The trains come in two trainset configurations. The first and most common variation is the six-car trainset, which consists of three sets of two EMUs (2+2+2) and uses the maximum platform length of the lines' stations. Each two EMU sets at the front and rear consist of one driving and one non-driving motor car, while the two EMUs between are non-driving motors. There are no gangway connections between the two-car sets. The second variation is a four-car trainset, a more obscure configuration that consists of only two EMU sets (2+2) of one driving car and one non-driving motor at each end, thus with two-thirds the capacity of the more common six-car set. The 2+2 trainsets were once used in full in the service until the massive deployment of 2+2+2 trainsets.

Each car has 3 bogies, 2 powered end bogies and one trailing bogie under the central articulation. The end cars, numbered 1101 to 1260 have driver cabs. The middle car number 2201 to 2230 have concealed driver control panels to enable the car to be moved around the depot independently.

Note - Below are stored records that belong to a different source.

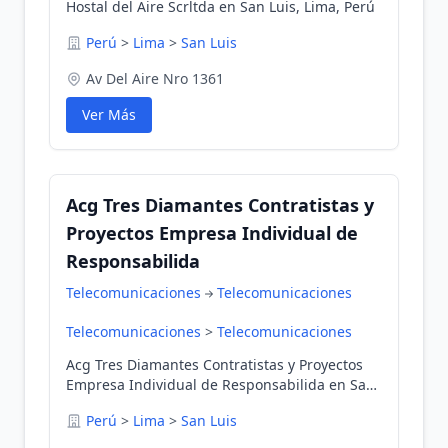
Hostal del Aire Scrltda en San Luis, Lima, Perú
Perú
>
Lima
>
San Luis
Av Del Aire Nro 1361
Ver Más
Acg Tres Diamantes Contratistas y
Proyectos Empresa Individual de
Responsabilida
Telecomunicaciones
Telecomunicaciones
Telecomunicaciones
>
Telecomunicaciones
Acg Tres Diamantes Contratistas y Proyectos
Empresa Individual de Responsabilida en San
Luis, Lima, Perú
Perú
>
Lima
>
San Luis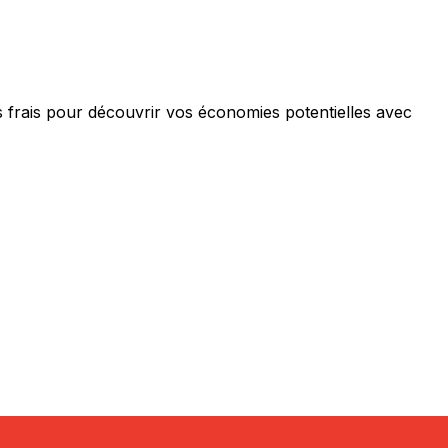
frais pour découvrir vos économies potentielles avec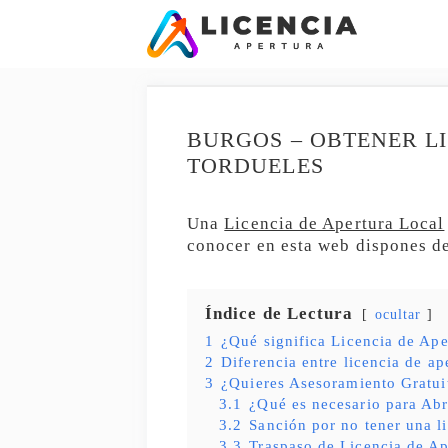
Saltar
al
contenido
BURGOS – OBTENER L
TORDUELES
Una
Licencia de Apertura Local
conocer en esta web dispones de
Índice de Lectura
ocultar
1
¿Qué significa Licencia de Ape
2
Diferencia entre licencia de ap
3
¿Quieres Asesoramiento Gratui
3.1
¿Qué es necesario para Abr
3.2
Sanción por no tener una l
3.3
Traspaso de Licencia de Ap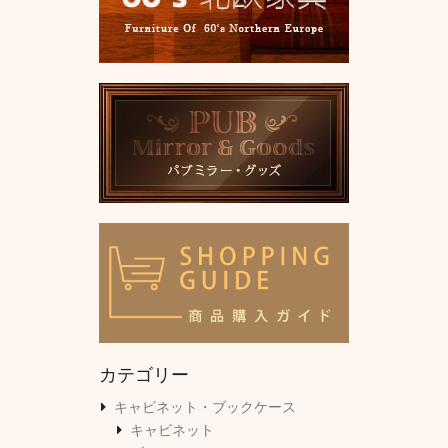
カテゴリー
キャビネット・ブックケース
キャビネット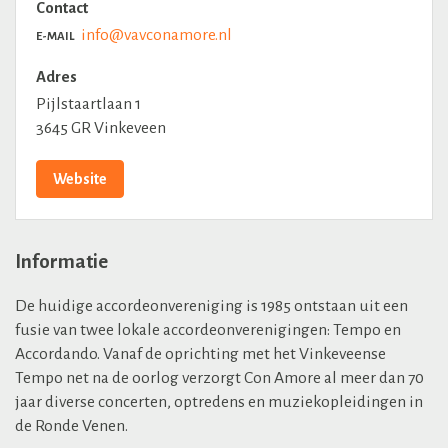
Contact
info@vavconamore.nl
E-MAIL
Adres
Pijlstaartlaan 1
3645 GR Vinkeveen
Website
Informatie
De huidige accordeonvereniging is 1985 ontstaan uit een
fusie van twee lokale accordeonverenigingen: Tempo en
Accordando. Vanaf de oprichting met het Vinkeveense
Tempo net na de oorlog verzorgt Con Amore al meer dan 70
jaar diverse concerten, optredens en muziekopleidingen in
de Ronde Venen.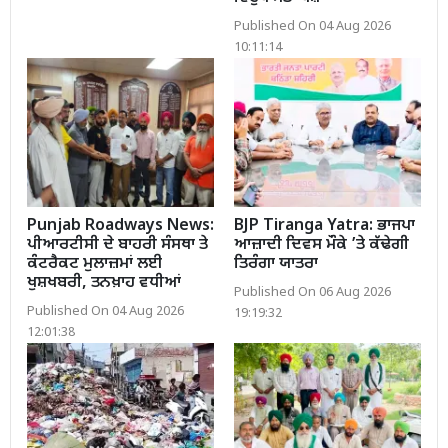
Published On 04 Aug 2026
10:11:14
Punjab Roadways News:
BJP Tiranga Yatra: ਭਾਜਪਾ
ਪੀਆਰਟੀਸੀ ਦੇ ਬਾਹਰੀ ਸੰਸਥਾ ਤੇ
ਆਜ਼ਾਦੀ ਦਿਵਸ ਮੌਕੇ ’ਤੇ ਕੱਢੇਗੀ
ਕੰਟਰੈਕਟ ਮੁਲਾਜ਼ਮਾਂ ਲਈ
ਤਿਰੰਗਾ ਯਾਤਰਾ
ਖੁਸ਼ਖਬਰੀ, ਤਨਖ਼ਾਹ ਵਧੀਆਂ
Published On 06 Aug 2026
Published On 04 Aug 2026
19:19:32
12:01:38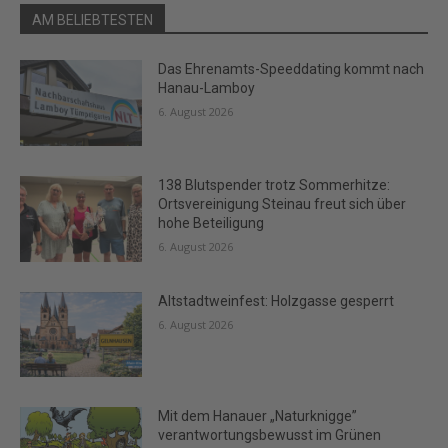
AM BELIEBTESTEN
Das Ehrenamts-Speeddating kommt nach
Hanau-Lamboy
6. August 2026
138 Blutspender trotz Sommerhitze:
Ortsvereinigung Steinau freut sich über
hohe Beteiligung
6. August 2026
Altstadtweinfest: Holzgasse gesperrt
6. August 2026
Mit dem Hanauer „Naturknigge”
verantwortungsbewusst im Grünen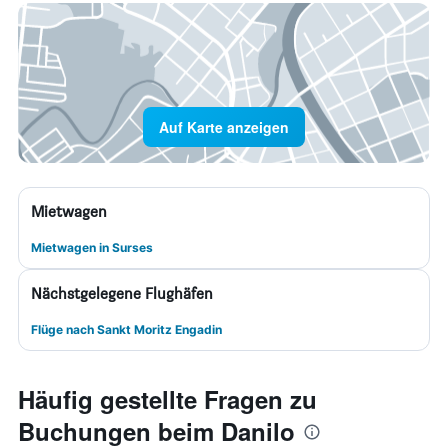
Auf Karte anzeigen
Mietwagen
Mietwagen in Surses
Nächstgelegene Flughäfen
Flüge nach Sankt Moritz Engadin
Häufig gestellte Fragen zu
Buchungen beim Danilo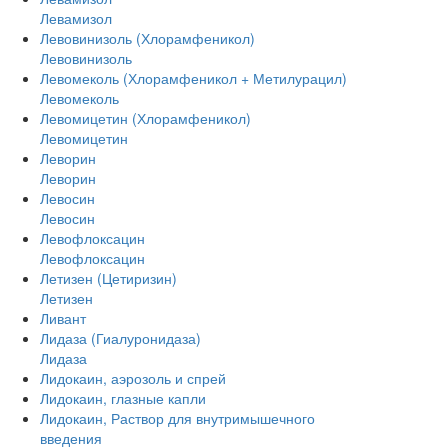
Левамизол
Левовинизоль (Хлорамфеникол)
Левовинизоль
Левомеколь (Хлорамфеникол + Метилурацил)
Левомеколь
Левомицетин (Хлорамфеникол)
Левомицетин
Леворин
Леворин
Левосин
Левосин
Левофлоксацин
Левофлоксацин
Летизен (Цетиризин)
Летизен
Ливант
Лидаза (Гиалуронидаза)
Лидаза
Лидокаин, аэрозоль и спрей
Лидокаин, глазные капли
Лидокаин, Раствор для внутримышечного
введения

| Image | EMU/Fleet | Manufacturers | Line Code | Line(s) Served | Formation | In service On order |
|  | Adtranz-Walkers LRV | Australia Walkers Limited of Australia | 3 4 | Ampang Line Sri Petaling Line | 4 carriage LRV 6 carriage LRV | Operated from December 1996 until December 2016 and have been phased out |
|  | CRRC ZELC LRV "AMY" | China CRRC Zhuzhou Locomotive | 6 carriage LRV | 50 trainsets (300 car) |
|  | Bombardier Innovia Metro | Canada Bombardier *Consortium Canada Bombardier / Malaysia Hartasuma | 5 | Kelana Jaya Line | 2 carriage EMU 4 carriage EMU | 35 trainsets (70 car) 49 trainsets (196 car) 27 trainsets (108 car) |
|  | MTrans Monorail | Malaysia Scomi Rail | 8 | KL Monorail | 2 carriage EMU | Operated from August 2003 until December 2022 and have been phased out |
|  | Scomi SUTRA | Malaysia Scomi Rail | 8 | KL Monorail | 4 carriage EMU | 6 trainsets (24 car) |
|  | Siemens Inspiro "The Guiding Light" | *Consortium Germany Siemens / China CRRC Nanjing Puzhen / Malaysia SMH Rail | 9 | Kajang Line | 4 carriage EMU | 58 trainsets (232 car) |
|  | CRRC ZELC LRV "Pingu" | *Consortium China CRRC Zhuzhou Locomotive / China Siemens Ltd China / Malaysia Tegap Dinamik | 11 | Shah Alam Line | 3 carriage LRV | 22 trainsets (66 car) |
|  | Hyundai Rotem "Ducky" | *Consortium South Korea Hyundai Rotem / Malaysia Apex Communications / South Korea POSCO Engineering | 12 | Putrajaya Line | 4 carriage EMU | 49 trainsets (196 car) |

==Notable incidents==

On 24 May 2021, at 20:33 local Malaysia time, a head-on collision occurred between a manually-driven empty train and an automated train carrying passengers, on the Kelana Jaya line between Kampung Baru and KLCC stations, in Kuala Lumpur, Malaysia. The accident caused 213 injuries, including 166 minor injuries and 47 serious injuries.